(MENAFN- Asia Times)
US stock prices and President Biden's approval rating continued to tank, as inflation swamped household income. Only 39% of Americans approve of Biden's performance, and just 33% of Democrats think the country is heading in the right direction. That's no surprise, given the nearly 40% collapse of retailers' stock prices this year. The S&P 500 is teetering on the edge of a bear market – that is, a peak-to-trough decline of 20% or more.
The Biden stimulus – compounding the errors of the trump Administration – amounted to a Ponzi scheme that threw $6 trillion of spending power at US consumers while at the same time constricting supply. That's like handing out 10,000 vouchers for 5,000 available hot dogs at a baseball game.
The result is an inflation rate of 12%, not the 8% reported by the Bureau of Labor Statistics. Hourly earnings are rising by just 5% a year, so real income is crashing. Americans have been running up credit-card debt to make up the difference, but the meltdown of retail stocks signals that the post-COVID consumer boom is over.
US consumer prices rose by 8.3% in the year through April, according to official data, but that includes an inflation estimate for shelter inflation of just 5% a year. Rents rose 16% during the twelve months through April 30 according to both Zillow and Apartmentlist.com, the two most comprehensive private indices. Shelter is a third of the consumer price index, so the private-sector shelter numbers based on actual transactions add another 4 percentage points to consumer price inflation.
The Asia Times adjusted inflation rate of 12% implies that the fall in real earnings during the first quarter of 2022 was the worst on record, worse than the 1979-1980 recession – the last time that inflation rate was in double digits. After-tax earnings fell even more because inflation pushes workers into higher tax brackets and increases their effective tax rate.
The Trump administration bears some of the blame. The massive federal handout to counteract the economic impact of the Covid epidemic began under the previous administration. Biden made things much worse.
That explains why the retail sector led the market down, after warnings from Wal-Mart and Target that the giant retailers couldn't pass on rising costs to their customers.
Inflation is crushing capital investment as well as consumption. The Philadelphia Federal Reserve's monthly survey of manufacturing, closely followed as an early indicator of economic activity, showed a sharp drop in overall activity. Prices paid for raw materials as well as labor continued to rise, while planned capital expenditures sank.
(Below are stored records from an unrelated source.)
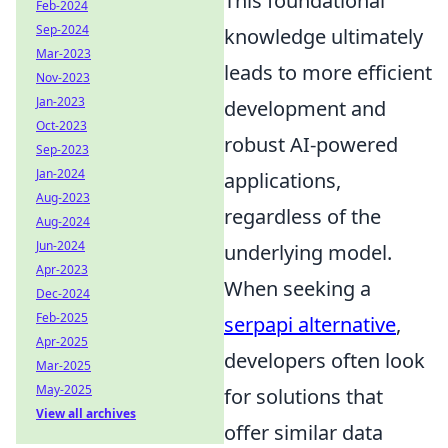
This foundational
Feb-2024
Sep-2024
knowledge ultimately
Mar-2023
leads to more efficient
Nov-2023
Jan-2023
development and
Oct-2023
robust AI-powered
Sep-2023
Jan-2024
applications,
Aug-2023
regardless of the
Aug-2024
Jun-2024
underlying model.
Apr-2023
When seeking a
Dec-2024
Feb-2025
serpapi alternative
,
Apr-2025
developers often look
Mar-2025
May-2025
for solutions that
View all archives
offer similar data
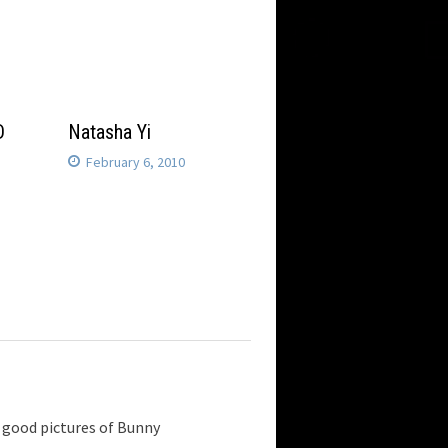
D
Natasha Yi
February 6, 2010
ny good pictures of Bunny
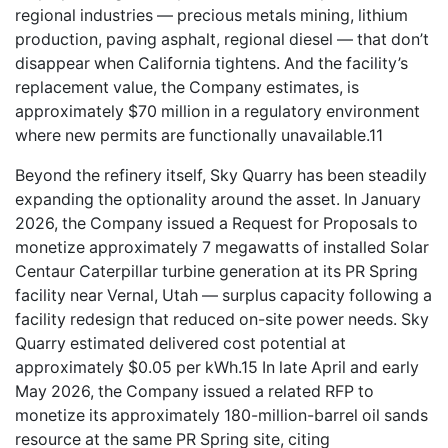
regional industries — precious metals mining, lithium
production, paving asphalt, regional diesel — that don’t
disappear when California tightens. And the facility’s
replacement value, the Company estimates, is
approximately $70 million in a regulatory environment
where new permits are functionally unavailable.11
Beyond the refinery itself, Sky Quarry has been steadily
expanding the optionality around the asset. In January
2026, the Company issued a Request for Proposals to
monetize approximately 7 megawatts of installed Solar
Centaur Caterpillar turbine generation at its PR Spring
facility near Vernal, Utah — surplus capacity following a
facility redesign that reduced on-site power needs. Sky
Quarry estimated delivered cost potential at
approximately $0.05 per kWh.15 In late April and early
May 2026, the Company issued a related RFP to
monetize its approximately 180-million-barrel oil sands
resource at the same PR Spring site, citing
The Philly Fed series is a diffusion index, so a reading of 80 for prices paid means that 80% of respondents to the survey are paying higher prices than the previous month. Higher input costs mean lower revenues and shrinking profits, and less money for capital spending.
Lots of additional demand but no additional supply, lots of hot dog vouchers but not enough hot dogs, is the culprit in Biden's great inflation. The Federal Reserve abetted the bunko game by expanding its balance sheet by $6 trillion, in effect printing money to pay for the consumer stimulus.
But the problem comes from the supply side. American business invested as much in 2021 as it did seven years earlier, leaving an enormous deficit in productive capacity. That's why raising interest rates will have no impact on inflation – except perhaps indirectly by taking some air out of the home price bubble – as I wrote in this space on April 6 (“Unseemly fed-ishisms in US monetary policy”).
The under-invested US economy couldn't satisfy the tsunami of demand unleashed by the stimulus. Biden's bunko money couldn't find enough US goods, so it bought goods from China. That underscores the failure of Trump's China tariffs: Between Aug. 2019 when the tariffs took effect and April 22, China's exports to the US rose by 55% seasonally adjusted. The only sensible suggestion to come from the Biden Administration regarding inflation was made by Treasury Secretary Janet Yellen, who observed that removing the tariffs would reduce inflation modestly.
The collapse of corporate CapEx will only make inflation worse. American nonfinancial businesses invested barely as much in 2021 as they did in 2014. The Trump corporate tax reform of 2017 is partly to blame. It reduced the headline rate on corporate taxes but eliminated depreciation allowances for capital investments. As a result, the constituent companies of the S&P 500 spent more money buying back their own stock than on capital investment in 2018, the first time that had happened since the 2008 recession.